YOUR OBJECTIVE:
The data below should be repeated exactly and in full.

Data records:

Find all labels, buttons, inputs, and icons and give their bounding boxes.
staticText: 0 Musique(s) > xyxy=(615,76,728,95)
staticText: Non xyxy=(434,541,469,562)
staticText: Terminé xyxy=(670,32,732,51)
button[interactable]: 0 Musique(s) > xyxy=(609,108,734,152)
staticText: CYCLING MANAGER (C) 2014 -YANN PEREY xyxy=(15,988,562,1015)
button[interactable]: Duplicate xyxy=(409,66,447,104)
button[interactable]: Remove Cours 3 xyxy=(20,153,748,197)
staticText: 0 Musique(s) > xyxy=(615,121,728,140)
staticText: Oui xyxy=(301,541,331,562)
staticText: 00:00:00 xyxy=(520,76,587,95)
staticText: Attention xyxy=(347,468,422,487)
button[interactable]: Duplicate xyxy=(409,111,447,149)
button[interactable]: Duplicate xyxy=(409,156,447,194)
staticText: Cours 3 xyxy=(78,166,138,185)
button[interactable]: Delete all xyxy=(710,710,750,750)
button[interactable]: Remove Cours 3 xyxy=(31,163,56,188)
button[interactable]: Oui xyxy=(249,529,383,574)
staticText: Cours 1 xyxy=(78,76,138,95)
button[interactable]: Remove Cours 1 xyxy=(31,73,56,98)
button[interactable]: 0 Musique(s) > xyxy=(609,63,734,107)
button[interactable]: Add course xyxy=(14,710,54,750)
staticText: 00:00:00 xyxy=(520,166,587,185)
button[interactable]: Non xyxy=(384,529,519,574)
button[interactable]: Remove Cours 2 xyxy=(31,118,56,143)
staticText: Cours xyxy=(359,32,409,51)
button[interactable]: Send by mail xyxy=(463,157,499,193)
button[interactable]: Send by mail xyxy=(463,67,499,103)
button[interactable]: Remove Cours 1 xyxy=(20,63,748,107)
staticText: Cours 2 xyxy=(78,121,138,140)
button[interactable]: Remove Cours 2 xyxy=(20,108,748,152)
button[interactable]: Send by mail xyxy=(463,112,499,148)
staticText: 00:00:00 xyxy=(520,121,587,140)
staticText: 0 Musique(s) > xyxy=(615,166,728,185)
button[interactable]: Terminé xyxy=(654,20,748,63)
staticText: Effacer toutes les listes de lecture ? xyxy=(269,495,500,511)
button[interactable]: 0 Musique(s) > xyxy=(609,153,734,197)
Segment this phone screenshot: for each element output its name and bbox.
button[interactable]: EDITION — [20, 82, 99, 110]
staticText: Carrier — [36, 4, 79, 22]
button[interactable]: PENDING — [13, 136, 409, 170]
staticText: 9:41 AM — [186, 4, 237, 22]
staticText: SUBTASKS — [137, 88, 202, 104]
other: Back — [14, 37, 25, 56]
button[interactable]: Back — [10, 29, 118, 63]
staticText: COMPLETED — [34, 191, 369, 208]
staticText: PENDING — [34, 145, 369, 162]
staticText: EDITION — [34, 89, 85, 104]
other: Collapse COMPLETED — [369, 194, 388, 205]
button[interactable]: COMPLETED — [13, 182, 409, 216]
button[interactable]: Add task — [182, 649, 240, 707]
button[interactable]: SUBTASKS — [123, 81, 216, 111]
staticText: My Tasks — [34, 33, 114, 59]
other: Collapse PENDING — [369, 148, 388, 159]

WRITTEN SOLUTION:
Find all labels, buttons, inputs, and icons and give their bounding boxes.
staticText: 0 Musique(s) > xyxy=(615,76,728,95)
staticText: Non xyxy=(434,541,469,562)
staticText: Terminé xyxy=(670,32,732,51)
button[interactable]: 0 Musique(s) > xyxy=(609,108,734,152)
staticText: CYCLING MANAGER (C) 2014 -YANN PEREY xyxy=(15,988,562,1015)
button[interactable]: Duplicate xyxy=(409,66,447,104)
button[interactable]: Remove Cours 3 xyxy=(20,153,748,197)
staticText: 0 Musique(s) > xyxy=(615,121,728,140)
staticText: Oui xyxy=(301,541,331,562)
staticText: 00:00:00 xyxy=(520,76,587,95)
staticText: Attention xyxy=(347,468,422,487)
button[interactable]: Duplicate xyxy=(409,111,447,149)
button[interactable]: Duplicate xyxy=(409,156,447,194)
staticText: Cours 3 xyxy=(78,166,138,185)
button[interactable]: Delete all xyxy=(710,710,750,750)
button[interactable]: Remove Cours 3 xyxy=(31,163,56,188)
button[interactable]: Oui xyxy=(249,529,383,574)
staticText: Cours 1 xyxy=(78,76,138,95)
button[interactable]: Remove Cours 1 xyxy=(31,73,56,98)
button[interactable]: 0 Musique(s) > xyxy=(609,63,734,107)
button[interactable]: Add course xyxy=(14,710,54,750)
staticText: 00:00:00 xyxy=(520,166,587,185)
button[interactable]: Non xyxy=(384,529,519,574)
button[interactable]: Remove Cours 2 xyxy=(31,118,56,143)
staticText: Cours xyxy=(359,32,409,51)
button[interactable]: Send by mail xyxy=(463,157,499,193)
button[interactable]: Send by mail xyxy=(463,67,499,103)
button[interactable]: Remove Cours 1 xyxy=(20,63,748,107)
staticText: Cours 2 xyxy=(78,121,138,140)
button[interactable]: Remove Cours 2 xyxy=(20,108,748,152)
button[interactable]: Send by mail xyxy=(463,112,499,148)
staticText: 00:00:00 xyxy=(520,121,587,140)
staticText: 0 Musique(s) > xyxy=(615,166,728,185)
button[interactable]: Terminé xyxy=(654,20,748,63)
staticText: Effacer toutes les listes de lecture ? xyxy=(269,495,500,511)
button[interactable]: 0 Musique(s) > xyxy=(609,153,734,197)
Segment this phone screenshot: for each element output its name and bbox.
button[interactable]: EDITION — [20, 82, 99, 110]
staticText: Carrier — [36, 4, 79, 22]
button[interactable]: PENDING — [13, 136, 409, 170]
staticText: 9:41 AM — [186, 4, 237, 22]
staticText: SUBTASKS — [137, 88, 202, 104]
other: Back — [14, 37, 25, 56]
button[interactable]: Back — [10, 29, 118, 63]
staticText: COMPLETED — [34, 191, 369, 208]
staticText: PENDING — [34, 145, 369, 162]
staticText: EDITION — [34, 89, 85, 104]
other: Collapse COMPLETED — [369, 194, 388, 205]
button[interactable]: COMPLETED — [13, 182, 409, 216]
button[interactable]: Add task — [182, 649, 240, 707]
button[interactable]: SUBTASKS — [123, 81, 216, 111]
staticText: My Tasks — [34, 33, 114, 59]
other: Collapse PENDING — [369, 148, 388, 159]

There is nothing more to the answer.